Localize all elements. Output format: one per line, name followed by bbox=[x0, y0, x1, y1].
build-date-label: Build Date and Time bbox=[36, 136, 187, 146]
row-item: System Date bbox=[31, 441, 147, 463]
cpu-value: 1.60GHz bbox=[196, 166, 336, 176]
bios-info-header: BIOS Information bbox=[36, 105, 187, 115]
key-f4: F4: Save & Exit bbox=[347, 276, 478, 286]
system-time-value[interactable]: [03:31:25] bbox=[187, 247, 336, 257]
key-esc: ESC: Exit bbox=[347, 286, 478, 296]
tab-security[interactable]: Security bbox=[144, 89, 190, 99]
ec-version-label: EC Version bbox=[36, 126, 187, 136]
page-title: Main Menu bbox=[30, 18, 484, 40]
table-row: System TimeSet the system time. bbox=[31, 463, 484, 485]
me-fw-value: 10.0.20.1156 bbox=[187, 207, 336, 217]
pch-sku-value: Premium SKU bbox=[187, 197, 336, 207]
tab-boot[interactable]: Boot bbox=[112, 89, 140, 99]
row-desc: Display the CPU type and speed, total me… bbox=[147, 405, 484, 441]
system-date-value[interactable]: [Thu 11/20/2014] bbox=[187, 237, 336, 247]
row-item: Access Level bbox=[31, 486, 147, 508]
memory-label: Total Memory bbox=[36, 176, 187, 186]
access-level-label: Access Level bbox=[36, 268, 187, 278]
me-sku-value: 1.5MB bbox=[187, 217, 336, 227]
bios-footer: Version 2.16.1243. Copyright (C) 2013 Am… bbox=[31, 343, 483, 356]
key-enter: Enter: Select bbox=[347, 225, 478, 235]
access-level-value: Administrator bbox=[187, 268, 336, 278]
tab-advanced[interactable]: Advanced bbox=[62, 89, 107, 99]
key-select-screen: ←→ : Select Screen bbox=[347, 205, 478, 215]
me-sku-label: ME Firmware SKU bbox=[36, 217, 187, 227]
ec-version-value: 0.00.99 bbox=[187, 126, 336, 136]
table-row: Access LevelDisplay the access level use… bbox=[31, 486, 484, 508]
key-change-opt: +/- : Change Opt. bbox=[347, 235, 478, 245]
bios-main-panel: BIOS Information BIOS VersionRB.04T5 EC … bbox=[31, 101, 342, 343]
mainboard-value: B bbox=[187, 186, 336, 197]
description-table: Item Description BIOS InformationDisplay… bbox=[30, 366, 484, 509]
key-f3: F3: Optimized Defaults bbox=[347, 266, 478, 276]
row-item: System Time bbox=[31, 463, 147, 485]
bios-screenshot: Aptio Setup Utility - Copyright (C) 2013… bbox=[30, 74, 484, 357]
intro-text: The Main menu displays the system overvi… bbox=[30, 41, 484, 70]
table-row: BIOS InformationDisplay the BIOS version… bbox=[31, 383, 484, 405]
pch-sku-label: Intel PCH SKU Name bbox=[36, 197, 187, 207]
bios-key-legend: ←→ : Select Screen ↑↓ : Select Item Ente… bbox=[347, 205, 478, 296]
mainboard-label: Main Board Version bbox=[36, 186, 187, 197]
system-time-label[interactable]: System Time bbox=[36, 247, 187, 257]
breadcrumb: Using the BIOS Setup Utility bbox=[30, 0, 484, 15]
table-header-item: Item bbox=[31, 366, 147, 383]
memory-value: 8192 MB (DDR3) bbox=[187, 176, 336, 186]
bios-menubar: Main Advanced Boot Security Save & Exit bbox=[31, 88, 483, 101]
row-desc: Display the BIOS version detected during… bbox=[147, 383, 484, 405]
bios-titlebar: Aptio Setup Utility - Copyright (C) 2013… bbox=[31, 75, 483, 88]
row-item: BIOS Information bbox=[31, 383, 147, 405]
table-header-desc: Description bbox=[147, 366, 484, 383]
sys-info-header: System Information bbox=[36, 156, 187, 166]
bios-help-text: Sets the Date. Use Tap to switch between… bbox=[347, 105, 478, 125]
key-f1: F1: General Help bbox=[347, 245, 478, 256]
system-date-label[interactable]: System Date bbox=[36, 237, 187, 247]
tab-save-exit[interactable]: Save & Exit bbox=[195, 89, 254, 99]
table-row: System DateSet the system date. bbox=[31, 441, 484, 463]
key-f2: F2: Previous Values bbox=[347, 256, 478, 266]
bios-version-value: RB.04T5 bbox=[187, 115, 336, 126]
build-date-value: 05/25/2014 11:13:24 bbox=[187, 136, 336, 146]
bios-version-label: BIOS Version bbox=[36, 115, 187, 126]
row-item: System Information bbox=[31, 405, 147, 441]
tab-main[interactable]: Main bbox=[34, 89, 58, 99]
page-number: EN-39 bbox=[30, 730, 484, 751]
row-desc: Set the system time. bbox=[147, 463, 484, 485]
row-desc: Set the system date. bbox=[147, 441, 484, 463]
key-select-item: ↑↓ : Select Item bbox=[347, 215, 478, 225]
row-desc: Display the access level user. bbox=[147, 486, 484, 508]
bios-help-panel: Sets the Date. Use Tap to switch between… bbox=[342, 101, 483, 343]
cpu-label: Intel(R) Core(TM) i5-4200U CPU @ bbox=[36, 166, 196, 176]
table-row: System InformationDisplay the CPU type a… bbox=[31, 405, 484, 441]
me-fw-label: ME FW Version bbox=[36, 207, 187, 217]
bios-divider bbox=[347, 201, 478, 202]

------------------------------------------------------------

• What the exercise asks
Copy each line of the listing that contains "label".

• Result of this task
build-date-label: Build Date and Time bbox=[36, 136, 187, 146]
ec-version-label: EC Version bbox=[36, 126, 187, 136]
memory-label: Total Memory bbox=[36, 176, 187, 186]
access-level-label: Access Level bbox=[36, 268, 187, 278]
me-sku-label: ME Firmware SKU bbox=[36, 217, 187, 227]
pch-sku-label: Intel PCH SKU Name bbox=[36, 197, 187, 207]
mainboard-label: Main Board Version bbox=[36, 186, 187, 197]
system-time-label[interactable]: System Time bbox=[36, 247, 187, 257]
system-date-label[interactable]: System Date bbox=[36, 237, 187, 247]
bios-version-label: BIOS Version bbox=[36, 115, 187, 126]
cpu-label: Intel(R) Core(TM) i5-4200U CPU @ bbox=[36, 166, 196, 176]
me-fw-label: ME FW Version bbox=[36, 207, 187, 217]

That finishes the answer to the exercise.